A couple of notes ahead of the U.S.-China chinwag later this week that goes under the rubric of the two countries’ biannual Strategic Economic Dialogue.

The first is that this looks likely to be the last of these meetings for Vice Premier Wu Yi. China’s most powerful woman is due to retire shortly. At 68 she was not reelected to the Central Committee in October. Stepping down from government posts follows as night follows day.

Wu was a proponent of the policy of depoliticizing economic disputes and had been in charge of both the contentious trade talks with the U.S. and with cleaning up the product-safety scandals. She also struck a good working relationship with her U.S. counterpart in these meetings, U.S. Treasury Secretary Hank Paulson.

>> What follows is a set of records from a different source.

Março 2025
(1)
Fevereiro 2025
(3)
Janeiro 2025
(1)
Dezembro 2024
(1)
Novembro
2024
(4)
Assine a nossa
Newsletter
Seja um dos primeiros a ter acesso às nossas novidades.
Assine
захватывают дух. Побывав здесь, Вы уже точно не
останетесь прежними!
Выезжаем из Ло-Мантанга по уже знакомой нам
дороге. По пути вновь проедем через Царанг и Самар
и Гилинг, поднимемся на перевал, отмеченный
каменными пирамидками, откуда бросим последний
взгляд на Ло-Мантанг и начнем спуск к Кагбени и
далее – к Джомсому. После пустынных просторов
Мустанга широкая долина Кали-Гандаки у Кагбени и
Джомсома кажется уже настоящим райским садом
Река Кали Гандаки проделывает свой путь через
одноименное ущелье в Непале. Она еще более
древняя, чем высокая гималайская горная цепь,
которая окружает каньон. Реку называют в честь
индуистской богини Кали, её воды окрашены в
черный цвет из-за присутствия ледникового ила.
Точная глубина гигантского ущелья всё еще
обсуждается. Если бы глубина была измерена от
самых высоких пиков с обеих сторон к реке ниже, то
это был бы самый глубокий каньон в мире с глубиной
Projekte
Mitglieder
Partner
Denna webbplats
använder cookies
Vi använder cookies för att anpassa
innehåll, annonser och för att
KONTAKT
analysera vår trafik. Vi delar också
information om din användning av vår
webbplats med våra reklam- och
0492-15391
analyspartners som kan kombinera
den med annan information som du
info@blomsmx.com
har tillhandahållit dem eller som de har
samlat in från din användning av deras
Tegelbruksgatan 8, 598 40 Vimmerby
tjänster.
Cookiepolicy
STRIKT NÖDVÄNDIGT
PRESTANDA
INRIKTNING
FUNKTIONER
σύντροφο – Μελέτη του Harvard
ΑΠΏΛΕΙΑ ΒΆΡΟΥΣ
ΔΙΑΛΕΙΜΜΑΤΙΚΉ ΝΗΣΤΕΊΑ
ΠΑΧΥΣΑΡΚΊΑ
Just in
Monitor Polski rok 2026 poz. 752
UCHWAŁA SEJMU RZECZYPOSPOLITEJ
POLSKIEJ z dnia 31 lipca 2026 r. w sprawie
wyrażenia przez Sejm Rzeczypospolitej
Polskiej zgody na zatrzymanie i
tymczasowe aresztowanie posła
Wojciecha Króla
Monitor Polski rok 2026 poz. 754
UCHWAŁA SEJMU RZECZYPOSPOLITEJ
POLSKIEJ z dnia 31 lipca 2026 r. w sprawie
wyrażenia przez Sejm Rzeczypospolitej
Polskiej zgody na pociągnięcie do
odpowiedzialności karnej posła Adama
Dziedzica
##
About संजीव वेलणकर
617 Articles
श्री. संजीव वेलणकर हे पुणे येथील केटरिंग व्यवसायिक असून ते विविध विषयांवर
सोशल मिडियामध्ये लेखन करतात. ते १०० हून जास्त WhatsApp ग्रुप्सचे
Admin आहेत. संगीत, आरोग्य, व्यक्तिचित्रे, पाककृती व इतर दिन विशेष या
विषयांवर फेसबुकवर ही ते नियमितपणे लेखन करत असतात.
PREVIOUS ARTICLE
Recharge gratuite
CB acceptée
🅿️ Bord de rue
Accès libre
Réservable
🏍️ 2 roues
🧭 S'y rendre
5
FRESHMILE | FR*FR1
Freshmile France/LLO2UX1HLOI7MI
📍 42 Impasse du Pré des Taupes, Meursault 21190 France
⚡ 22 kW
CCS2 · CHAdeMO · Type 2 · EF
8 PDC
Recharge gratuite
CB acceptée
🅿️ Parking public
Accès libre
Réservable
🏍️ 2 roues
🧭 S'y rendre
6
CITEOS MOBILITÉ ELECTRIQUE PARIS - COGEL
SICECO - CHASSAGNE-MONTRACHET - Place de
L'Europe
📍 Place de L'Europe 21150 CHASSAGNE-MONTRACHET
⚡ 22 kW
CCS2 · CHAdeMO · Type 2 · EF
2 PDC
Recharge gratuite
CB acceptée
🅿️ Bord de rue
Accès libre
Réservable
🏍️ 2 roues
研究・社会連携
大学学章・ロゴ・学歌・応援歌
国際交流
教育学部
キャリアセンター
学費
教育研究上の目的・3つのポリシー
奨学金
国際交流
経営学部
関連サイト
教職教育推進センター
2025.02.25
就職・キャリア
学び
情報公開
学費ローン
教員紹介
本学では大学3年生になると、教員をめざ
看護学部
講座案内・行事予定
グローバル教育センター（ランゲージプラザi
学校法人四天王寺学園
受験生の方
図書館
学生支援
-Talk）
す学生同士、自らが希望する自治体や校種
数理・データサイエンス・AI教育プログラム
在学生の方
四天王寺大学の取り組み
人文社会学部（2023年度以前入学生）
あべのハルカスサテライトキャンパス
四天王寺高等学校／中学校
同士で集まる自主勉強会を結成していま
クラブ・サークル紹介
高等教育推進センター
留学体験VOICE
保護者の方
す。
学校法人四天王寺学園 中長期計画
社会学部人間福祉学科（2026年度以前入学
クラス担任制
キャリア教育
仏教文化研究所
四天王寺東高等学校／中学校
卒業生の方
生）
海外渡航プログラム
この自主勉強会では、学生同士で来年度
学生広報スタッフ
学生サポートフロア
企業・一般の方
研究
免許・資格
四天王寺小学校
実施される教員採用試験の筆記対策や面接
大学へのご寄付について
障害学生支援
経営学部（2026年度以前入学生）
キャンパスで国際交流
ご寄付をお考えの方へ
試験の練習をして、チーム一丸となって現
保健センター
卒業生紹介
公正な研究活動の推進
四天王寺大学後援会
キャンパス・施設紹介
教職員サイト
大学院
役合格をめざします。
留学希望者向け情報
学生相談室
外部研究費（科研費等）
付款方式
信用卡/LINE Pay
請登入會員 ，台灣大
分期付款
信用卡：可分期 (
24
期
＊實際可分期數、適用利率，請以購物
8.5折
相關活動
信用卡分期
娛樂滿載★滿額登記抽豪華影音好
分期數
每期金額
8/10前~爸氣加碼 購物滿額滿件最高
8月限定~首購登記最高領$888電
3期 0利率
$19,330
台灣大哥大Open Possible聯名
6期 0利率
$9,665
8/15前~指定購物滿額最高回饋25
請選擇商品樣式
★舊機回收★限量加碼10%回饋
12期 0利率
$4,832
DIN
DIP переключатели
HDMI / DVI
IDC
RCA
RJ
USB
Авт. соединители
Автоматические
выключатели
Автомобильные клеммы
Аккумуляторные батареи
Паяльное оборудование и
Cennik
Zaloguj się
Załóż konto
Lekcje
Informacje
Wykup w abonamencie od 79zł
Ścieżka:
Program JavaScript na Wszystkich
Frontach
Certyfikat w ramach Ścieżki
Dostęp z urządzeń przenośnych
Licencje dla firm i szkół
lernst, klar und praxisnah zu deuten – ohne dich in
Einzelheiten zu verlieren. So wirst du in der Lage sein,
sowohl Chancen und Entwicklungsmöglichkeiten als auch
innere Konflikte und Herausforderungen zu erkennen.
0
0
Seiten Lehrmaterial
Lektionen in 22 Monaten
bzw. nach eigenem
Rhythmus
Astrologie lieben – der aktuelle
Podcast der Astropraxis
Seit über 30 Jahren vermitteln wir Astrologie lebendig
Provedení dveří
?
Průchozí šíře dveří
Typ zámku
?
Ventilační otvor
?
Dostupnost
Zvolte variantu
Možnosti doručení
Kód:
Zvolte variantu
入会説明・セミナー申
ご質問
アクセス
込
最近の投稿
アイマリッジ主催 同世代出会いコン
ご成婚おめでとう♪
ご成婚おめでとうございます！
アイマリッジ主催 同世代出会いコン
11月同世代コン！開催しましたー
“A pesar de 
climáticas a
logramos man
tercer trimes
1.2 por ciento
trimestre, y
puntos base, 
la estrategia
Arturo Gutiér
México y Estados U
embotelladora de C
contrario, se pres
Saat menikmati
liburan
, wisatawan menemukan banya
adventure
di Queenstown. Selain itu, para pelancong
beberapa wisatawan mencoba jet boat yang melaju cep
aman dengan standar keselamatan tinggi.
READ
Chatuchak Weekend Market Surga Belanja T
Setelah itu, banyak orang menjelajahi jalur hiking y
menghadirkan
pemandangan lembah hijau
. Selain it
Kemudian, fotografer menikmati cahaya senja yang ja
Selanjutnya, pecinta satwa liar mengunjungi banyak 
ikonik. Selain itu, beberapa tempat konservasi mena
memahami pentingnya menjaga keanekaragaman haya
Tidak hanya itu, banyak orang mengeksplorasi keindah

Paulson, too, could be gone within the year following the 2008 presidential elections in the U.S. Which brings me to the second note: China may be waiting for a change of administration in Washington before doing anything serious about revaluing the yuan, a topic that again is likely to be high on the agenda at this week’s talks.

Nicholas Lardy of Peterson Institute for International Economics raises the point that the Chinese expect the next U.S president to be a Democrat. With the Democrats already controlling a Congress unfriendly to Beijing, Washington is likely to become more hostile to China after the election. So the plan would be to hold back from making an more reforms — or concessions depending on your point of view — and to keep them in Beijing’s back pocket until the tenor of the new regime in Washington is clear.